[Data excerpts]
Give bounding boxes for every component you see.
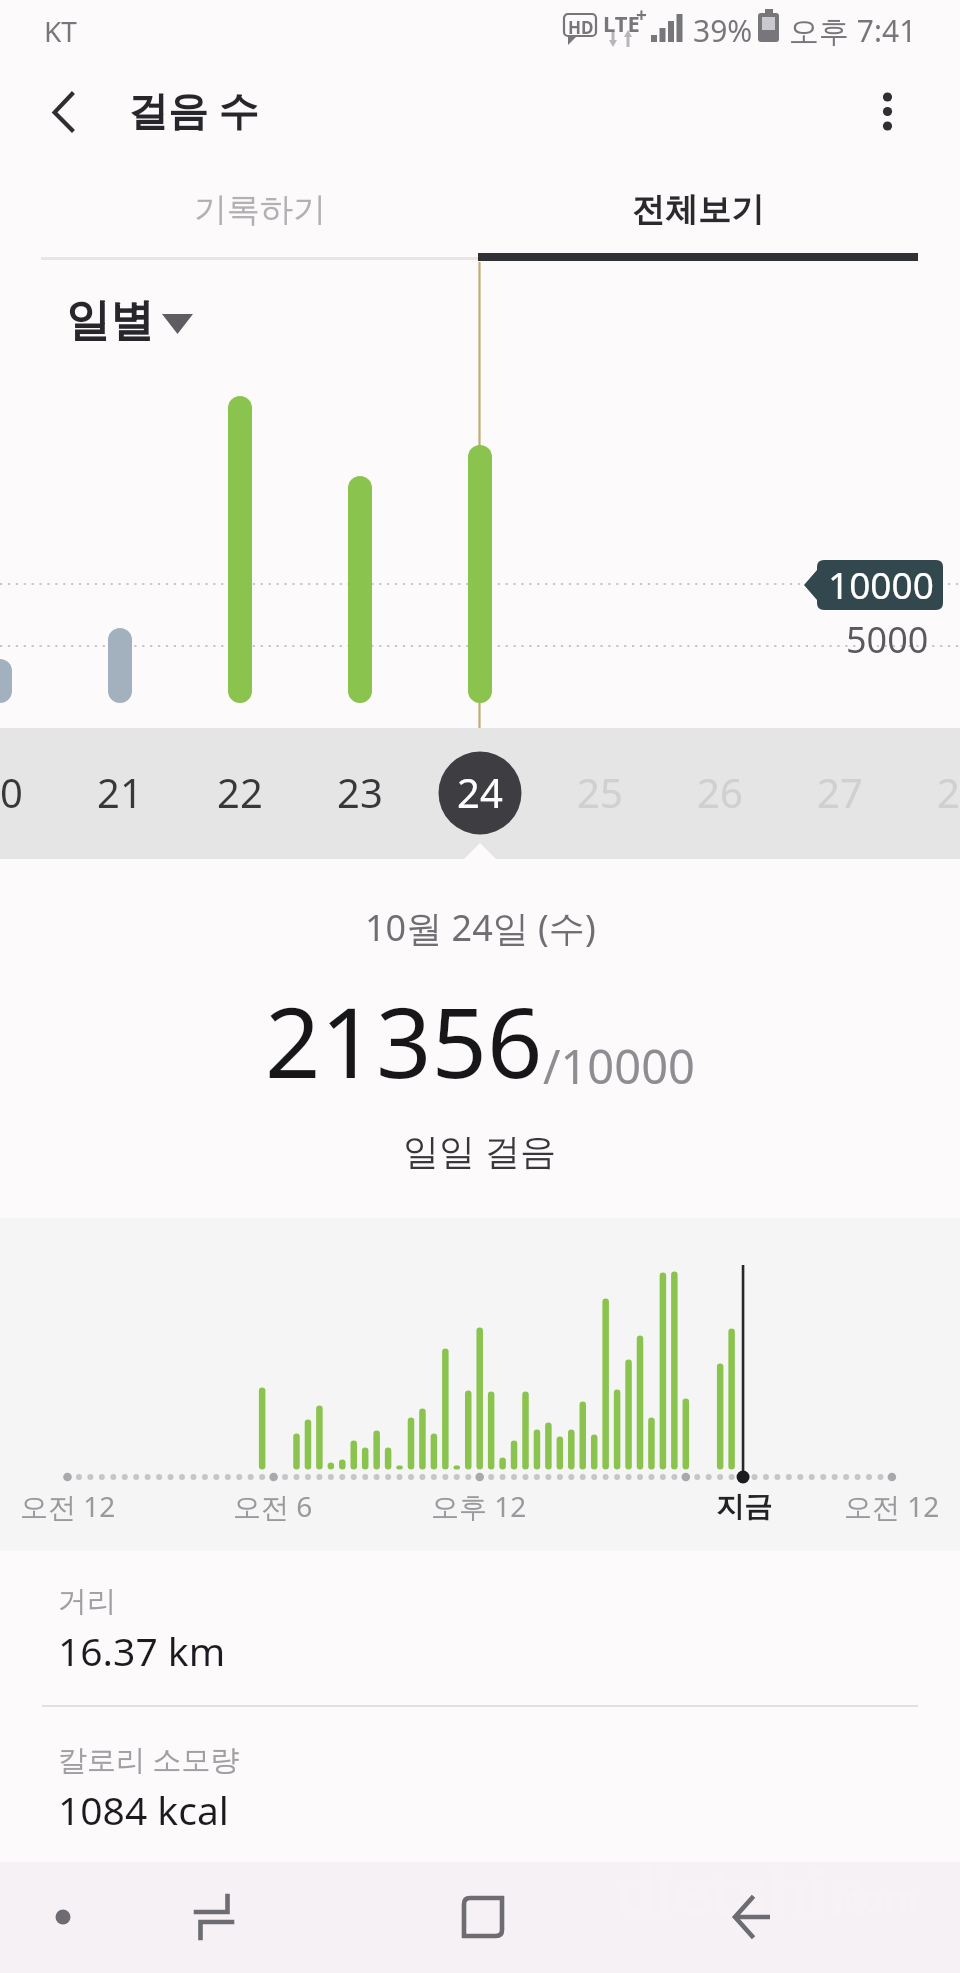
staticText: 일일 걸음 (403, 1126, 557, 1175)
staticText: 28 (937, 765, 960, 819)
staticText: HD (568, 16, 594, 39)
button[interactable]: Home (480, 1862, 720, 1973)
staticText: 26 (697, 765, 743, 819)
button[interactable]: 20 (0, 728, 60, 858)
button[interactable]: 전체보기 (478, 170, 918, 256)
staticText: /10000 (543, 1034, 695, 1098)
staticText: 칼로리 소모량 (58, 1739, 240, 1779)
staticText: 24 (457, 765, 503, 819)
staticText: KT (44, 12, 77, 50)
staticText: 21 (97, 765, 143, 819)
staticText: 27 (817, 765, 863, 819)
staticText: 21356 (265, 974, 543, 1106)
button[interactable]: 21 (60, 728, 180, 858)
button[interactable]: 24 (420, 728, 540, 858)
button[interactable]: 일별 (66, 293, 185, 348)
staticText: 1084 kcal (58, 1783, 229, 1836)
button[interactable]: More options (857, 60, 919, 170)
staticText: 오전 6 (233, 1487, 313, 1525)
button[interactable]: 칼로리 소모량 (0, 1707, 960, 1862)
staticText: 전체보기 (632, 189, 764, 231)
button[interactable]: Back (720, 1862, 960, 1973)
staticText: LTE (603, 8, 640, 38)
button[interactable]: 23 (300, 728, 420, 858)
button[interactable]: 26 (660, 728, 780, 858)
staticText: 거리 (58, 1583, 116, 1620)
staticText: 오전 12 (20, 1487, 116, 1525)
staticText: 지금 (716, 1489, 772, 1524)
button[interactable]: Back (24, 60, 104, 170)
staticText: 일별 (66, 293, 154, 348)
staticText: 오전 12 (844, 1487, 940, 1525)
staticText: dietshin (616, 1848, 868, 1932)
button[interactable]: Assistant (0, 1862, 240, 1973)
staticText: 39% (693, 10, 753, 51)
button[interactable]: 기록하기 (41, 170, 478, 256)
staticText: 23 (337, 765, 383, 819)
staticText: 걸음 수 (128, 82, 259, 137)
staticText: 오후 12 (431, 1487, 527, 1525)
staticText: 16.37 km (58, 1624, 226, 1677)
button[interactable]: 22 (180, 728, 300, 858)
button[interactable]: 거리 (0, 1551, 960, 1705)
staticText: 10월 24일 (수) (365, 903, 596, 952)
button[interactable]: 27 (780, 728, 900, 858)
staticText: 10000 (828, 559, 934, 609)
staticText: 오후 7:41 (789, 10, 917, 51)
button[interactable]: 28 (900, 728, 960, 858)
staticText: + (636, 2, 647, 28)
staticText: 기록하기 (194, 189, 326, 231)
button[interactable]: Recent apps (240, 1862, 480, 1973)
staticText: 22 (217, 765, 263, 819)
staticText: 20 (0, 765, 23, 819)
staticText: 5000 (846, 615, 929, 664)
staticText: 25 (577, 765, 623, 819)
button[interactable]: 25 (540, 728, 660, 858)
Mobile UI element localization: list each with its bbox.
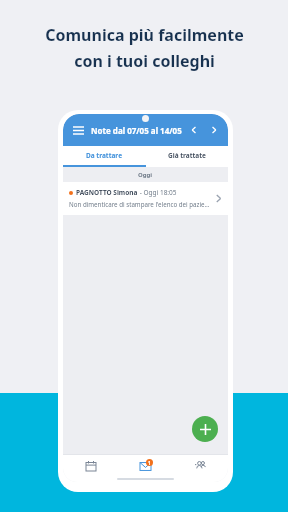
button[interactable]: Messages, 1 unread xyxy=(118,455,173,476)
button[interactable]: Previous xyxy=(187,123,201,137)
button[interactable]: Next xyxy=(207,123,221,137)
staticText: Non dimenticare di stampare l'elenco dei… xyxy=(69,200,212,208)
button[interactable]: PAGNOTTO Simona xyxy=(63,182,228,215)
staticText: 1 xyxy=(148,460,151,466)
staticText: Già trattate xyxy=(168,151,206,160)
button[interactable]: Calendar xyxy=(63,455,118,476)
staticText: con i tuoi colleghi xyxy=(74,50,215,72)
button[interactable]: Da trattare xyxy=(63,146,145,165)
staticText: Note dal 07/05 al 14/05 xyxy=(91,125,182,136)
staticText: Oggi xyxy=(138,171,153,179)
staticText: Comunica più facilmente xyxy=(45,24,244,46)
staticText: PAGNOTTO Simona xyxy=(76,188,138,197)
staticText: Da trattare xyxy=(86,151,123,160)
button[interactable]: Add note xyxy=(192,416,218,442)
button[interactable]: Menu xyxy=(70,122,86,138)
button[interactable]: Già trattate xyxy=(145,146,228,165)
button[interactable]: Contacts xyxy=(173,455,228,476)
staticText: - Oggi 18:05 xyxy=(138,188,177,197)
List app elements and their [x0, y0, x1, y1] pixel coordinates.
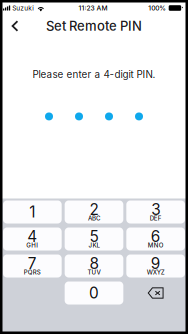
staticText: 7: [28, 254, 37, 273]
staticText: 5: [90, 227, 98, 246]
button[interactable]: 7: [3, 254, 62, 278]
staticText: TUV: [88, 269, 100, 276]
staticText: Set Remote PIN: [46, 18, 142, 34]
staticText: 9: [151, 254, 161, 273]
staticText: WXYZ: [147, 269, 165, 276]
button[interactable]: 8: [65, 254, 123, 278]
staticText: GHI: [26, 242, 38, 249]
button[interactable]: Back: [3, 14, 27, 38]
staticText: 11:23 AM: [78, 4, 108, 12]
staticText: 100%: [148, 4, 166, 12]
button[interactable]: 9: [126, 254, 185, 278]
staticText: PQRS: [24, 269, 41, 276]
button[interactable]: 1: [3, 200, 62, 224]
button[interactable]: 6: [126, 228, 185, 250]
staticText: MNO: [148, 242, 164, 249]
staticText: 4: [27, 227, 37, 246]
button[interactable]: 2: [65, 200, 123, 224]
staticText: 1: [29, 203, 35, 221]
staticText: 0: [89, 284, 99, 302]
staticText: DEF: [150, 215, 162, 222]
staticText: JKL: [88, 242, 100, 249]
staticText: 8: [90, 254, 98, 273]
staticText: 3: [151, 200, 160, 219]
button[interactable]: 4: [3, 228, 62, 250]
staticText: 6: [151, 227, 161, 246]
staticText: ABC: [88, 215, 100, 222]
button[interactable]: 0: [65, 282, 123, 304]
staticText: Suzuki: [12, 4, 34, 12]
staticText: Please enter a 4-digit PIN.: [32, 68, 156, 80]
staticText: 2: [90, 200, 98, 219]
button[interactable]: 3: [126, 200, 185, 224]
button[interactable]: Delete: [126, 282, 185, 304]
button[interactable]: 5: [65, 228, 123, 250]
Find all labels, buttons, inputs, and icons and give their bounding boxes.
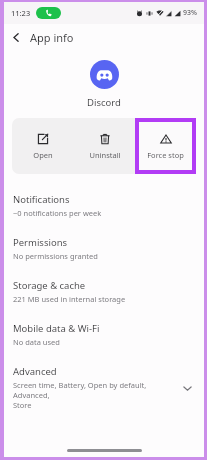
staticText: Discord xyxy=(87,96,121,109)
button[interactable]: Open xyxy=(12,118,74,174)
staticText: Screen time, Battery, Open by default, A… xyxy=(13,380,178,410)
button[interactable]: Advanced xyxy=(4,356,204,419)
staticText: No data used xyxy=(13,337,60,347)
staticText: Open xyxy=(33,150,53,160)
staticText: 221 MB used in internal storage xyxy=(13,294,126,304)
button[interactable]: Uninstall xyxy=(74,118,135,174)
button[interactable]: Back xyxy=(4,25,28,49)
button[interactable]: Storage & cache xyxy=(4,270,204,313)
staticText: 93% xyxy=(183,8,197,18)
staticText: 11:23 xyxy=(11,8,31,18)
staticText: ~0 notifications per week xyxy=(13,208,102,218)
staticText: Notifications xyxy=(13,193,70,206)
button[interactable]: Force stop xyxy=(139,122,192,170)
staticText: Mobile data & Wi-Fi xyxy=(13,322,100,335)
staticText: Uninstall xyxy=(89,150,121,160)
button[interactable]: Mobile data & Wi-Fi xyxy=(4,313,204,356)
staticText: Storage & cache xyxy=(13,279,86,292)
staticText: Permissions xyxy=(13,236,68,249)
staticText: App info xyxy=(30,30,74,45)
button[interactable]: Notifications xyxy=(4,184,204,227)
button[interactable]: Permissions xyxy=(4,227,204,270)
staticText: No permissions granted xyxy=(13,251,98,261)
staticText: Force stop xyxy=(147,150,184,160)
other: Expand xyxy=(178,379,196,397)
staticText: Advanced xyxy=(13,365,57,378)
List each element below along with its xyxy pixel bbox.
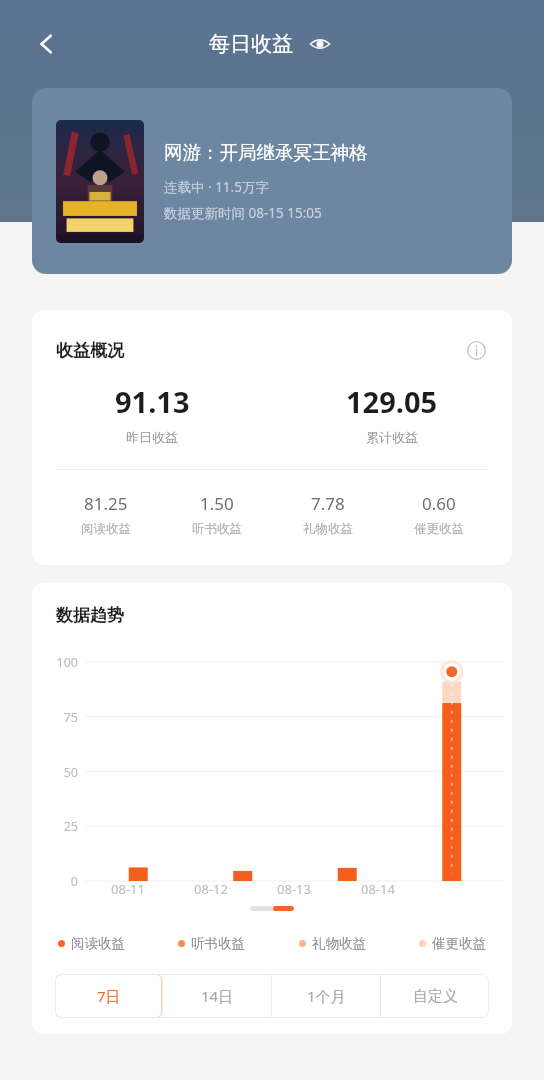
staticText: 08-13 — [277, 880, 311, 898]
staticText: 25 — [46, 818, 78, 835]
staticText: 催更收益 — [432, 935, 486, 952]
staticText: 听书收益 — [192, 521, 242, 537]
staticText: 收益概况 — [56, 340, 124, 361]
button[interactable]: 网游：开局继承冥王神格 — [32, 88, 512, 274]
staticText: 连载中 · 11.5万字 — [164, 178, 269, 196]
staticText: 网游：开局继承冥王神格 — [164, 141, 368, 164]
staticText: 1个月 — [307, 986, 346, 1006]
staticText: 礼物收益 — [303, 521, 353, 537]
staticText: 7.78 — [311, 492, 345, 515]
button[interactable]: 7日 — [55, 974, 162, 1018]
staticText: 08-14 — [361, 880, 395, 898]
button[interactable]: 14日 — [163, 974, 271, 1018]
staticText: 听书收益 — [191, 935, 245, 952]
staticText: 14日 — [201, 986, 234, 1006]
staticText: 129.05 — [346, 382, 438, 421]
staticText: 7日 — [97, 986, 121, 1006]
staticText: 0 — [46, 873, 78, 890]
staticText: 75 — [46, 709, 78, 726]
staticText: 累计收益 — [366, 429, 418, 445]
staticText: 自定义 — [413, 987, 458, 1006]
staticText: 每日收益 — [209, 31, 293, 57]
staticText: 0.60 — [422, 492, 456, 515]
staticText: 08-11 — [111, 880, 145, 898]
button[interactable]: Back — [18, 16, 74, 72]
button[interactable]: Toggle visibility — [305, 29, 335, 59]
staticText: 91.13 — [115, 382, 190, 421]
button[interactable]: 1个月 — [272, 974, 380, 1018]
button[interactable]: 自定义 — [381, 974, 489, 1018]
staticText: 数据趋势 — [56, 605, 124, 626]
staticText: 08-12 — [194, 880, 228, 898]
staticText: 100 — [46, 654, 78, 671]
staticText: 礼物收益 — [312, 935, 366, 952]
staticText: 1.50 — [200, 492, 234, 515]
staticText: 阅读收益 — [71, 935, 125, 952]
staticText: 催更收益 — [414, 521, 464, 537]
button[interactable]: Info — [462, 336, 490, 364]
staticText: 阅读收益 — [81, 521, 131, 537]
staticText: 昨日收益 — [126, 429, 178, 445]
staticText: 50 — [46, 764, 78, 781]
staticText: 数据更新时间 08-15 15:05 — [164, 204, 322, 222]
staticText: 81.25 — [84, 492, 128, 515]
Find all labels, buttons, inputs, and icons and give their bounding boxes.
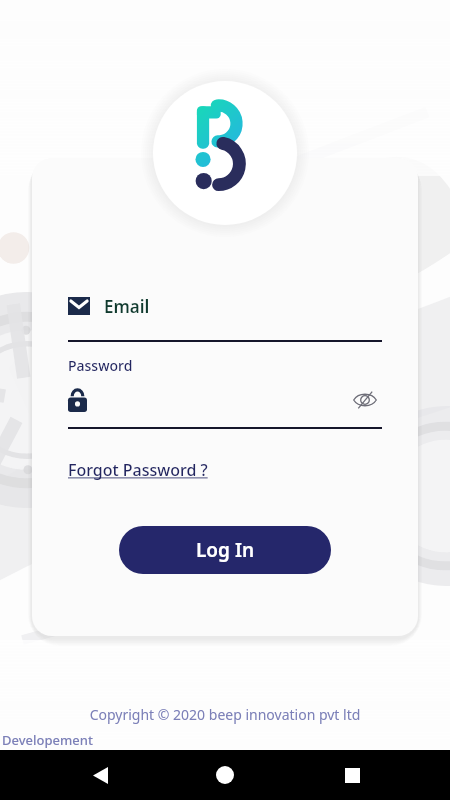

▶ [Work to be completed]: Go over the data above and copy every line that has the word "听书收益" in it.

▶ [Solution]:
staticText: 听书收益 — [192, 521, 242, 537]
staticText: 听书收益 — [191, 935, 245, 952]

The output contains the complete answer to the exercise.